El ramo de novia, que ya os enseñaré algún día, estaba hecho de “chuches”. Una idea, también, muy original y diferente, pero sobre todo, muy dulce.

Las damas de honor (las dos hermanas de la novia, conjuntadas con el mismo vestido) llevaban su ramo especial, también de golosinas, y del mismo estilo que el de la novia.

La boda consistió en todo un fin de semana en la casa rural El Montón, en Mislata, cerca de Valencia. El viernes por la noche la pareja cenó con las respectivas familias. El siguiente sábado por la mañana comenzaron a llegar los amigos y disfrutaron de una mañana de descanso en la piscina para algunos y de excursión en bicicleta para otros. Por la tarde tuvo lugar la ceremonia, que podéis ver en la siguiente fotografía. Por la noche cenaron todos juntos y quedaron a dormir en la casa. Finalmente, el domingo pasaron el día allí con todos los invitados.

Por otra parte los anillos no los trajo el hombre más mayor de familia en lugar del más pequeño como sería lo habitual, rompiendo tabús y creando tendencias, ya que así se le rinde homenaje a nuestros abuelos que son lo más grande que tenemos en este país.

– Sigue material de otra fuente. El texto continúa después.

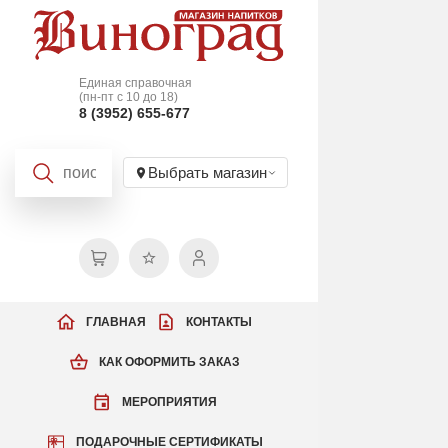
Единая справочная
(пн-пт с 10 до 18)
8 (3952) 655-677
Выбрать магазин
ГЛАВНАЯ
КОНТАКТЫ
КАК ОФОРМИТЬ ЗАКАЗ
МЕРОПРИЯТИЯ
ПОДАРОЧНЫЕ СЕРТИФИКАТЫ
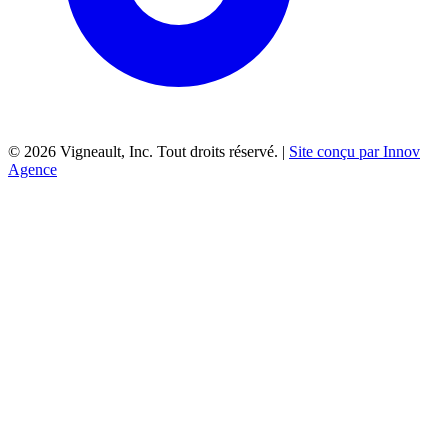
©
2026
Vigneault, Inc. Tout droits réservé. |
Site conçu par Innov
Agence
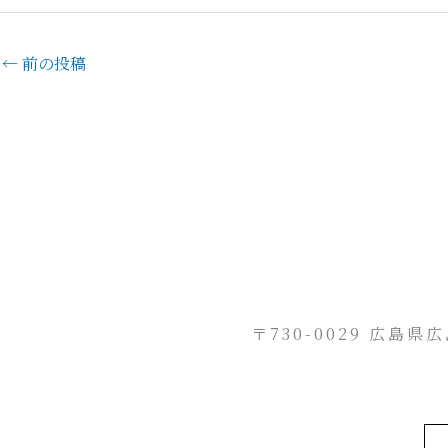
←
前の投稿
〒730-0029 広島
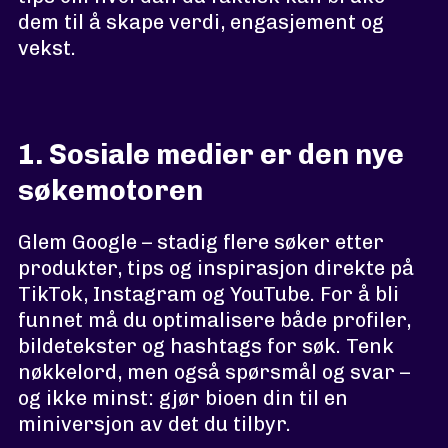
dem til å skape verdi, engasjement og
vekst.
1. Sosiale medier er den nye
søkemotoren
Glem Google – stadig flere søker etter
produkter, tips og inspirasjon direkte på
TikTok, Instagram og YouTube. For å bli
funnet må du optimalisere både profiler,
bildetekster og hashtags for søk. Tenk
nøkkelord, men også spørsmål og svar –
og ikke minst: gjør bioen din til en
miniversjon av det du tilbyr.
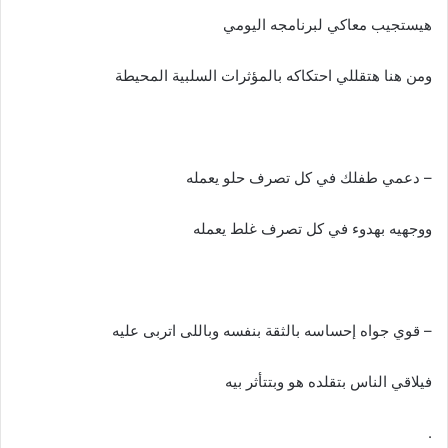
هيستجيب معاكي لبرنامجه اليومي
ومن هنا هتقللي احتكاكه بالمؤثرات السلبية المحيطة
– دعمي طفلك في كل تصرف حلو يعمله
ووجهيه بهدوء في كل تصرف غلط يعمله
– قوي جواه إحساسه بالثقة بنفسه وباللى اتربى عليه
فيلاقي الناس بتقلده هو وبتتأثر بيه
.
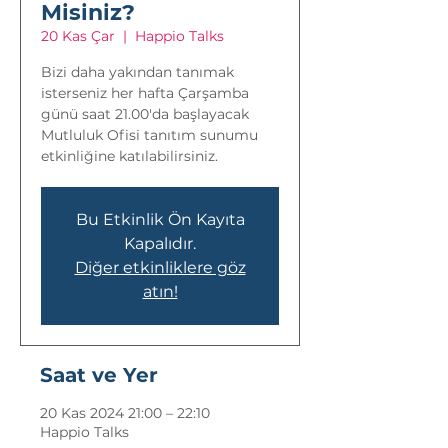
Misiniz?
20 Kas Çar
  |  
Happio Talks
Bizi daha yakından tanımak
isterseniz her hafta Çarşamba
günü saat 21.00'da başlayacak
Mutluluk Ofisi tanıtım sunumu
etkinliğine katılabilirsiniz.
Bu Etkinlik Ön Kayıta
Kapalıdır.
Diğer etkinliklere göz
atın!
Saat ve Yer
20 Kas 2024 21:00 – 22:10
Happio Talks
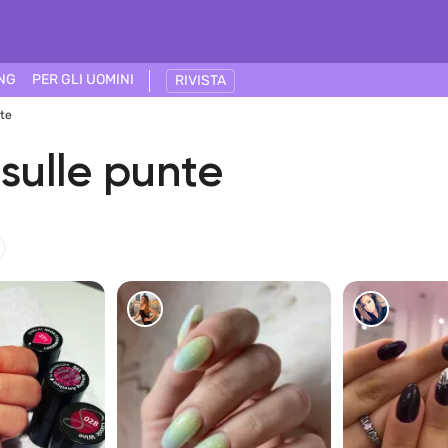
ING
PER GLI UOMINI
RIVISTA
nte
 sulle punte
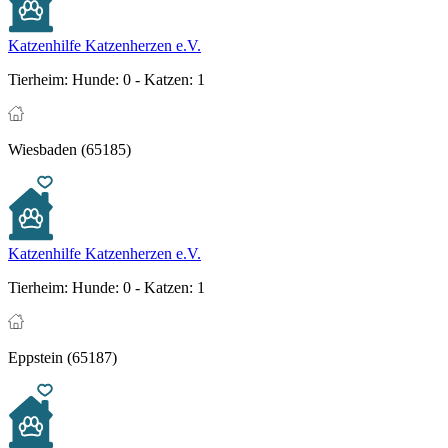
Katzenhilfe Katzenherzen e.V.
Tierheim:
Hunde: 0 - Katzen: 1
Wiesbaden (65185)
Katzenhilfe Katzenherzen e.V.
Tierheim:
Hunde: 0 - Katzen: 1
Eppstein (65187)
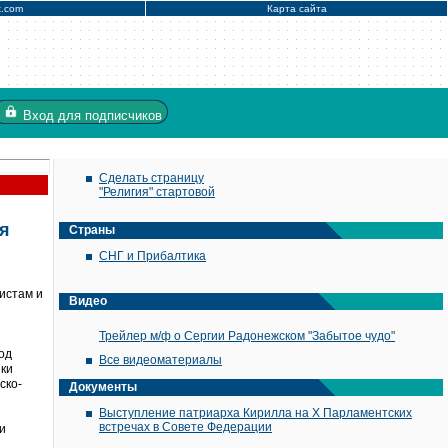
x.com
Карта сайта
Вход
для подписчиков
Сделать страницу
"Религия" стартовой
я
Страны
СНГ и Прибалтика
истам и
Видео
Трейлер м/ф о Сергии Радонежском "Забытое чудо"
од
Все видеоматериалы
ики
ско-
Документы
Выступление патриарха Кирилла на X Парламентских
встречах в Совете Федерации
и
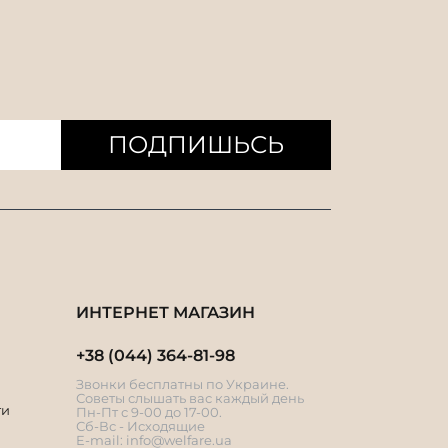
ПОДПИШЬСЬ
ИНТЕРНЕТ МАГАЗИН
+38 (044) 364-81-98
Звонки бесплатны по Украине.
Советы слышать вас каждый день
ти
Пн-Пт с 9-00 до 17-00.
Сб-Вс - Исходящие
E-mail:
info@welfare.ua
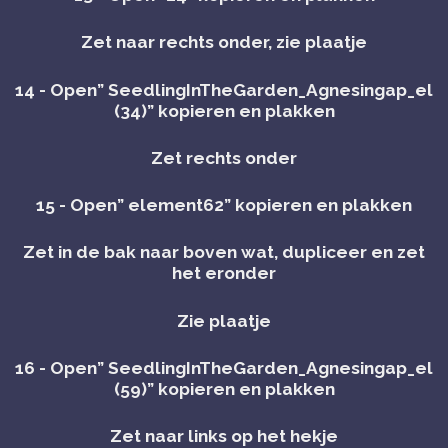
Zet naar rechts onder, zie plaatje
14 - Open” SeedlingInTheGarden_Agnesingap_el
(34)” kopieren en plakken
Zet rechts onder
15 - Open” element62” kopieren en plakken
Zet in de bak naar boven wat, dupliceer en zet
het eronder
Zie plaatje
16 - Open” SeedlingInTheGarden_Agnesingap_el
(59)” kopieren en plakken
Zet naar links op het hekje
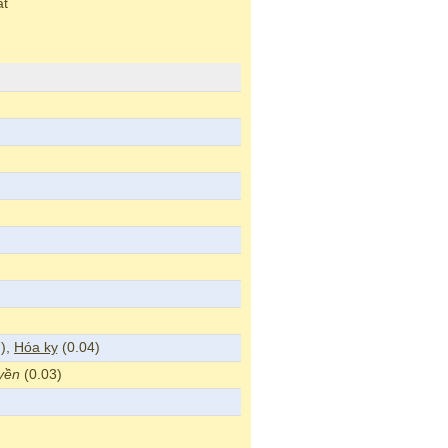
át
7),
Hóa kỵ
(0.04)
yền
(0.03)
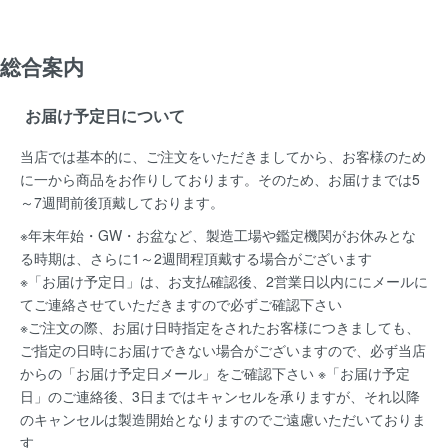
総合案内
お届け予定日について
当店では基本的に、ご注文をいただきましてから、お客様のため
に一から商品をお作りしております。そのため、お届けまでは5
～7週間前後頂戴しております。
※年末年始・GW・お盆など、製造工場や鑑定機関がお休みとな
る時期は、さらに1～2週間程頂戴する場合がございます
※「お届け予定日」は、お支払確認後、2営業日以内ににメールに
てご連絡させていただきますので必ずご確認下さい
※ご注文の際、お届け日時指定をされたお客様につきましても、
ご指定の日時にお届けできない場合がございますので、必ず当店
からの「お届け予定日メール」をご確認下さい ※「お届け予定
日」のご連絡後、3日まではキャンセルを承りますが、それ以降
のキャンセルは製造開始となりますのでご遠慮いただいておりま
す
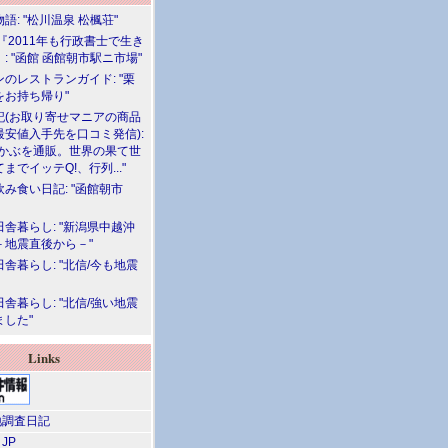
語: "松川温泉 松楓荘"
『2011年も行政書士で生き
: "函館 函館朝市駅ニ市場"
のレストランガイド: "栗
をお持ち帰り"
記(お取り寄せマニアの商品
最安値入手先を口コミ発信):
めかぶを通販。世界の果て世
までイッテQ!、行列..."
飲み食い日記: "函館朝市
舎暮らし: "新潟県中越沖
－地震直後から－"
舎暮らし: "北信/今も地震
舎暮らし: "北信/強い地震
ました"
Links
調査日記
 JP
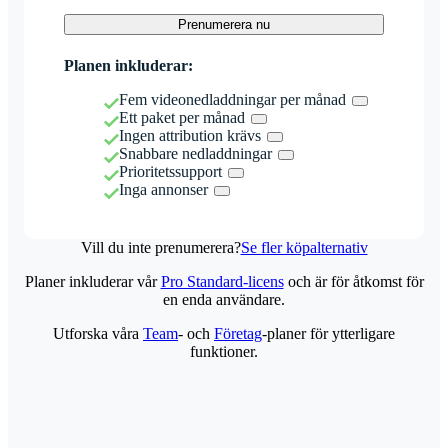
Prenumerera nu
Planen inkluderar:
Fem videonedladdningar per månad
Ett paket per månad
Ingen attribution krävs
Snabbare nedladdningar
Prioritetssupport
Inga annonser
Vill du inte prenumerera?
Se fler köpalternativ
Planer inkluderar vår
Pro Standard-licens
och är för åtkomst för
en enda användare.
Utforska våra
Team
- och
Företag
-planer för ytterligare
funktioner.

Los testigos de la boda fueron muy especiales y digamos que poco ortodoxos por decirlo de alguna manera, aunque a decir verdad fue una experiencia grata que otro día me tomaré la molestia de relatar

Tras la ceremonia cenaron en la misma casa. La comida se lo llevó de un restaurante cercano. Pudieron celebrar el convite en este entorno inmejorable.

Uno de los momentos más especiales de la noche fue la Ceremonia de la Luz. Inspirados por la ceremonia de la luz que Andrea y Juan Pedro vieron en su viaje a la India, decidieron compartirla con todos sus amigos y familiares: utilizaron unos pequeños objetos que cuando entran en contacto con el agua encienden como si fueran una pequeña bombilla. La ceremonia la hicieron en la piscina de la casa, pero sin nadie bañándose obviamente (aunque hubiese tenido su gracia), donde abundaban este tipo de elementos que brillaban al contactar con el agua.

En definitiva, fue una boda muy amena, bastante personal donde todos disfrutamos en un ambiente bastante propenso al humor y el cachondeo en general. Mi opinión sobre este acto en concreto, es que se come con patatas a las bodas tradicionales, mucho más aburridas y previsibles, frente a la frescura y la diversión que ponen encima de la mesa este tipo de actos.